Third Summit on New Media Art Archiving
Keywords: Electronic literature, net art, born-digital literature, born-digital literary archives, emerging formats, digital preservation, distributed archives
Containing several thousand works from the 1980s to today, the Electronic Literature Organization’s (ELO) The NEXT, created and managed by the Electronic Literature Lab (ELL, Washington State University Vancouver), is the largest repository of born-digital literature and net art on the web. It provides free online access to early hypertext fiction, animated poetry, literary games, and more, including many works otherwise now inaccessible due to obsolete software and hardware requirements. This paper presents a project to extend ELO’s The NEXT by setting up a new server in France to hold a copy of the collections, developing local curatorial and research activities to preserve European works, to be shared back with the US server, and growing a digital art and literature preservation network in Europe for practice sharing and collaboration. The project will include a participative Wikidata initiative on electronic literature to enhance the discoverability and searchability of the collections, which could be an opportunity to integrate this born-digital literature focused archive with the Connecting Archives project and feed the data into a shared database. The paper invites a discussion on the requirements of such alignment and the best way of working together towards a global new media archive.
- Erika Fülöp is Professor of Twenty-first-century Literature, Digital Humanities and Creative Writing at the University of Toulouse 2 Jean Jaurès, where she is a member of the Heritage, Literature, History laboratory.
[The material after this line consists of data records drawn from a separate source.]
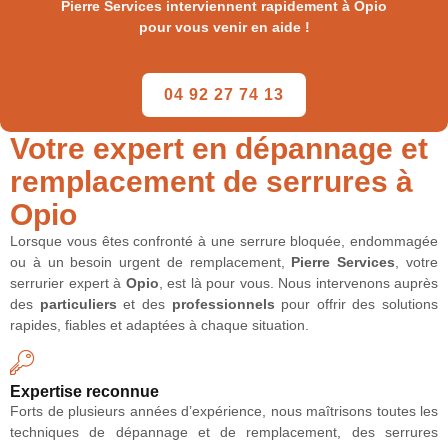
Pierre Services interviennent rapidement à Opio
pour vous venir en aide !
04 92 27 74 13
Votre expert en dépannage et
remplacement de serrures à
Opio
Lorsque vous êtes confronté à une serrure bloquée, endommagée
ou à un besoin urgent de remplacement,
Pierre Services
, votre
serrurier expert à
Opio
, est là pour vous. Nous intervenons auprès
des
particuliers
et des
professionnels
pour offrir des solutions
rapides, fiables et adaptées à chaque situation.
Expertise reconnue
Forts de plusieurs années d’expérience, nous maîtrisons toutes les
techniques de dépannage et de remplacement, des serrures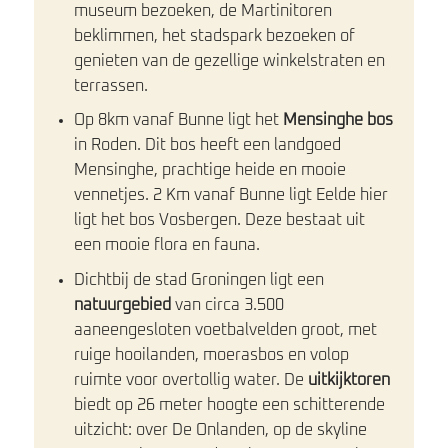
museum bezoeken, de Martinitoren
beklimmen, het stadspark bezoeken of
genieten van de gezellige winkelstraten en
terrassen.
Op 8km vanaf Bunne ligt het
Mensinghe bos
in Roden. Dit bos heeft een landgoed
Mensinghe, prachtige heide en mooie
vennetjes. 2 Km vanaf Bunne ligt Eelde hier
ligt het bos Vosbergen. Deze bestaat uit
een mooie flora en fauna.
Dichtbij de stad Groningen ligt een
natuurgebied
van circa 3.500
aaneengesloten voetbalvelden groot, met
ruige hooilanden, moerasbos en volop
ruimte voor overtollig water. De
uitkijktoren
biedt op 26 meter hoogte een schitterende
uitzicht: over De Onlanden, op de skyline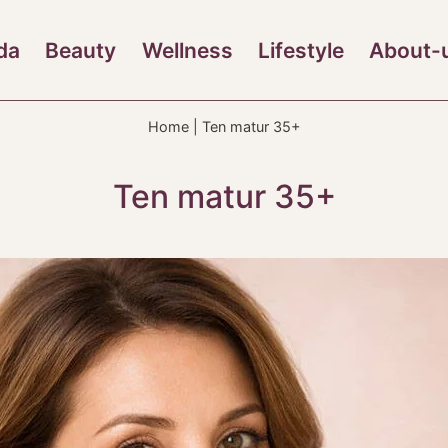
da
Beauty
Wellness
Lifestyle
About-
Home
|
Ten matur 35+
Ten matur 35+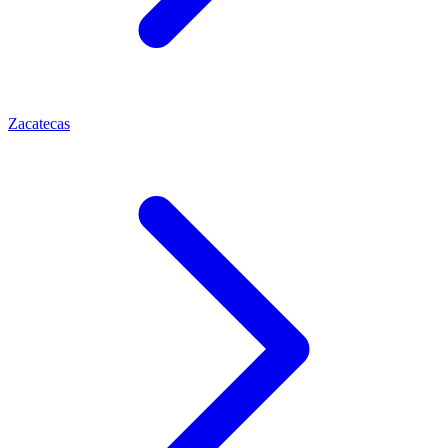
Zacatecas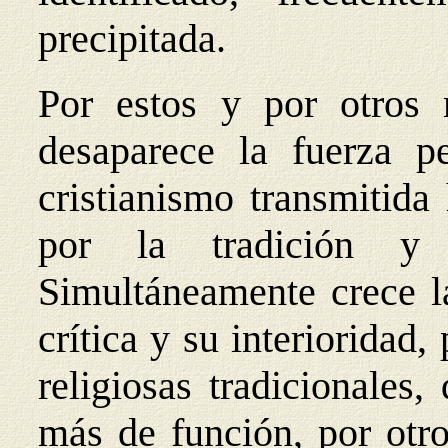
precipitada.
Por estos y por otros m
desaparece la fuerza p
cristianismo transmitida
por la tradición y
Simultáneamente crece la
crítica y su interioridad,
religiosas tradicionales
más de función, por otro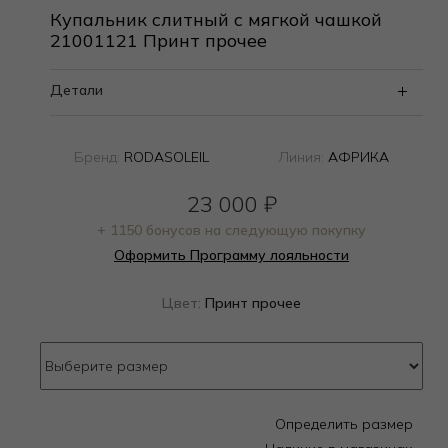
Купальник слитный с мягкой чашкой
21001121 Принт прочее
Детали
Бренд:
RODASOLEIL
Линия:
АФРИКА
23 000
₽
+ 1150 бонусов на следующую покупку
Оформить Программу лояльности
Цвет:
Принт прочее
Определить размер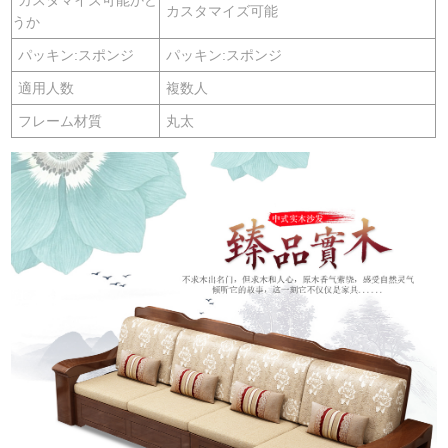
カスタマイズ可能
うか
パッキン:スポンジ
パッキン:スポンジ
適用人数
複数人
フレーム材質
丸太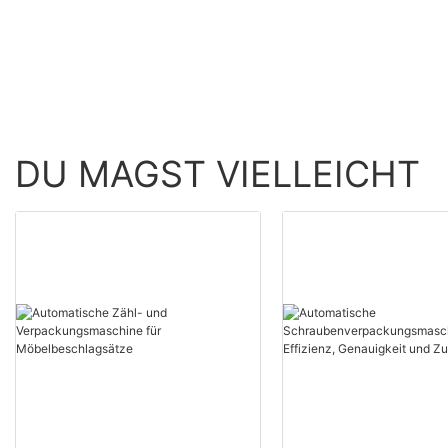
Genauigkeit und
Zuverlässigkeit
DU MAGST VIELLEICHT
She was previously Lecturer then Senior Lecturer in French Studies at Lancaster University (2015-2022), Postdoctoral Fellow of the Alexander von Humboldt Foundation at the Interdisciplinary Center for Narratology in Hamburg (2013-15), and Lecturer at New College, Oxford (2012-13). Since her doctoral thesis and first monograph on Proust and philosophy titled Proust, the One, and the Many: Identity and Difference in À la recherche du temps perdu (Oxford, 2012), she has been exploring diverse modes of authorship that question and expand the concept of writing and literature, especially digital modes of expression. In 2021 she benefitted from an EPSRC grant to learn about the technical aspects of creating and preserving digital work. Her research diary can be found here.
- Dene Grigar is Professor and Director of Creative Media & Digital Culture in the Department of Digital Technology & Culture at Washington State University Vancouver whose research focuses on the creation, curation, preservation, and criticism of born-digital media. She has authored 16 media works, 71 scholarly articles, and six books. She has curated exhibits at the British Computer Society, the Library of Congress, and for the Symposium on Electronic Art, among other venues. With Stuart Moulthrop (U of Wisconsin Milwaukee) she developed the methodology for documenting born-digital media, a project that culminated in an open-source, multimedia book, entitled Pathfinders (2015), and book of media art criticism, entitled Traversals (2017), for The MIT Press. Her forthcoming book is Challenges of Born-Digital Literature: Editions, Translations, and Emulations, co-authored with Mariusz Pisarski, for Cambridge UP. Grigar serves as the Managing Director & Curator of organization’s The NEXT and directs the Electronic Literature Lab.